Ember will be mine, couldn't get a full page of just her.
http://www.bobtailsrescue.org.uk/adopt_rabbit.asp


----------



## umber (Feb 15, 2009)

Kammie I love you!

I think Ember is beautiful really I do... and I think your reasoning is so beautiful too! I bet you will be rewarded with such a loving rabbit who will hopefully be yours forever!

xxx

p.s. I guess Ill let you keep george now!


----------



## Kammie (Apr 4, 2009)

Aww thank you Umber! She's a strange rabbit although pure black she has white hairs splashed about randomly almost as if her fur is going old lady like already. She's really sweet, I sat cuddling her for ages and I thought all the babies are reserved or will find homes easily but Ember is already two so how long would she have to wait. Plus the best bit she's already litter trained!


----------



## umber (Feb 15, 2009)

Kammie said:


> Aww thank you Umber! She's a strange rabbit although pure black she has white hairs splashed about randomly almost as if her fur is going old lady like already. She's really sweet, I sat cuddling her for ages and I thought all the babies are reserved or will find homes easily but Ember is already two so how long would she have to wait. Plus the best bit she's already litter trained!


Its true... Daisy was 2 years old when I got her from the rescue and she had been waiting for 6 months!!! She has turned out to be soooo lovely and I often wonder that if she was a single house bunny the both of us would have bonded really well but ahhhhh she has Flake as her buddy and loves him to bits!


----------



## Kammie (Apr 4, 2009)

Yeah Ember has been there about 6 months and all the babies they have at the moment came in last week all of which are reserved apart from one or two so I thought she needs the chance.


----------



## kelly-m-e (Jun 18, 2009)

Ember is gorgeous! She's soooo cute! She's the spitting image of my rabbit before ebony. she was called lucky and had the white flecks on her fur aswell. 

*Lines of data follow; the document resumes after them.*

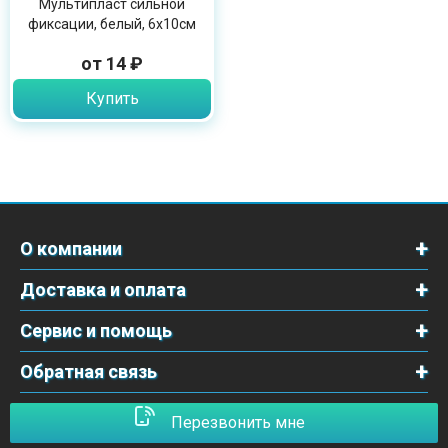
Мультипласт сильной
фиксации, белый, 6х10см
от 14 ₽
Купить
О компании
Доставка и оплата
Сервис и помощь
Обратная связь
Перезвонить мне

She's such a lucky bun to end up with a mummy like you, especially after all she's been through.


----------



## frags (Feb 5, 2009)

awwww i think she is a very pretty rabbit  well done kammie 

the white/silvery fleck normally mean she has steal in her (just colour gene)


----------



## Kammie (Apr 4, 2009)

Ooh never heard of Steel before (as a colour), I like knowing their colours even if they are only crossbreeds. Thanks Frags!


----------



## jemma_79 (Nov 1, 2009)

Aw, sounds lovely! Our lop, Clover, was our first rescue bunny three years ago (she's four and a half now), we actually went to look at her babies but felt so sorry for her; a big, fat, overweight and depressed bunny who lacked attention and love (and exercise!) She's had the time of her life over the last three years. So hopefully she'll recover from her snuffles...

We then adopted Dusty this summer after losing our cherished Dutch bun Violet. Dusty is a year and a half now... she's an English Butterfly with eye makeup like Dusty Springfield! We took her off a family who had bought Dusty and another thinking they were both girls...until Dusty had babies that the father killed. But Dusty is happy now...

Goodluck to you, George and the new bun! Gonna look at your link now...


----------



## jaxb05 (Apr 12, 2009)

Kammie, she is so beautiful and is going to such a wonderful home. She couldn't ask for a better mummy!!! I am sure George will love her. Well done. x x 
Jacqui x


----------



## emzybabe (Jun 30, 2009)

she is stunning love her big ears she looks like shes got a little continental giant in her! I'm sure your George will be very happy. Has Ember been a house bun before? I wish my local rescue had offered to bond my 2 buns


----------



## emzybabe (Jun 30, 2009)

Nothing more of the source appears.